The call comes as the Scottish Parliament returns from its summer break and after a devastating report this week from the National Children’s Bureau. The report, published as the children’s charity marks its 50th birthday, found that as many as 1.5 million more children are growing up in poverty today than in 1973.
Entitled Great Expectations, the study used data from a ground breaking national cohort investigation published in 1973 to compare the lives of children then with those of children growing up in the UK today. As well as the increased number of children living in poverty they found that children living in deprived areas were much more likely to be obese or to be the victim of unintentional accident/injury in the home.
The earlier 1973 report found a clear relationship between growing up in disadvantaged circumstances and reduced attainment in later life.
The Bureau's Chief Executive Dr Hilary Emery commented on the findings saying:
“Our analysis shows that despite some improvements, the inequality and disadvantage suffered by poorer children 50 years ago still persists today. There is a real risk that as a nation we are sleep walking into a world where children grow up in a state of social apartheid, with poor children destined to experience hardship and disadvantage just by accident of birth, and their more affluent peers unaware of their existence.”
Commenting, SNP MSP Annabelle Ewing said:
“The stark figures in this report on the failure of the UK to tackle child poverty and inequality are a serious challenge to those anti-independence politicians who continue to argue that Scotland should not have the powers over taxation and welfare that are needed to properly address inequality.
“This report sets out the reality for many people of decisions being made at Westminster.

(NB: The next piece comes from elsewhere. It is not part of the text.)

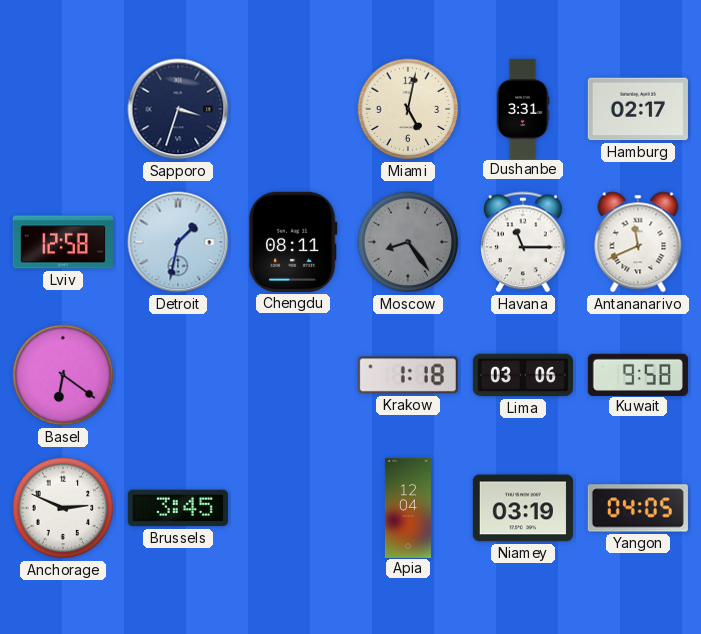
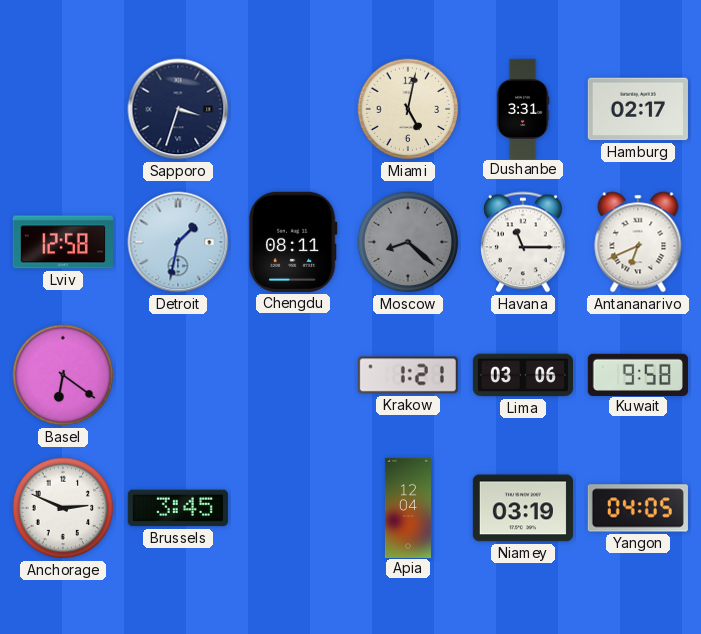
Moscow: 8:24 -> 8:22
Antananarivo: 11:41 -> 6:41
Krakow: 1:18 -> 1:21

Despite Scotland being a wealthy and resource-rich country, the UK remains one of the most unequal societies in the developed world, and has been for some time - no matter which party is in Government at Westminster.
“The decision-making powers devolved to Scotland through the Scottish Parliament have been used wisely to make Scotland a better place to live, to improve opportunities for those looking for work or training, to ensure support for our elderly, for young parents and for those in need of a home. But until Scotland gains full control of its own finances, and is able to develop our own system of welfare, benefits and taxation, we will continue to be at the mercy of decisions taken remotely that limit our ability to do the best we can.
“The No campaign simply cannot explain why Scotland should not make the decisions over welfare and taxation that would enable us to take the action we need to deliver growth, improve living standards and tackle inequality.
“As this report shows, the status quo simply isn’t good enough and the no campaign are offering nothing that would allow Scots to change the situation.
"Scotland is a wealthy country, and only a Yes vote in next year’s independence referendum puts Scotland’s future in Scotland’s hands – giving us the economic powers that we badly need to help us build a fairer, more prosperous society.”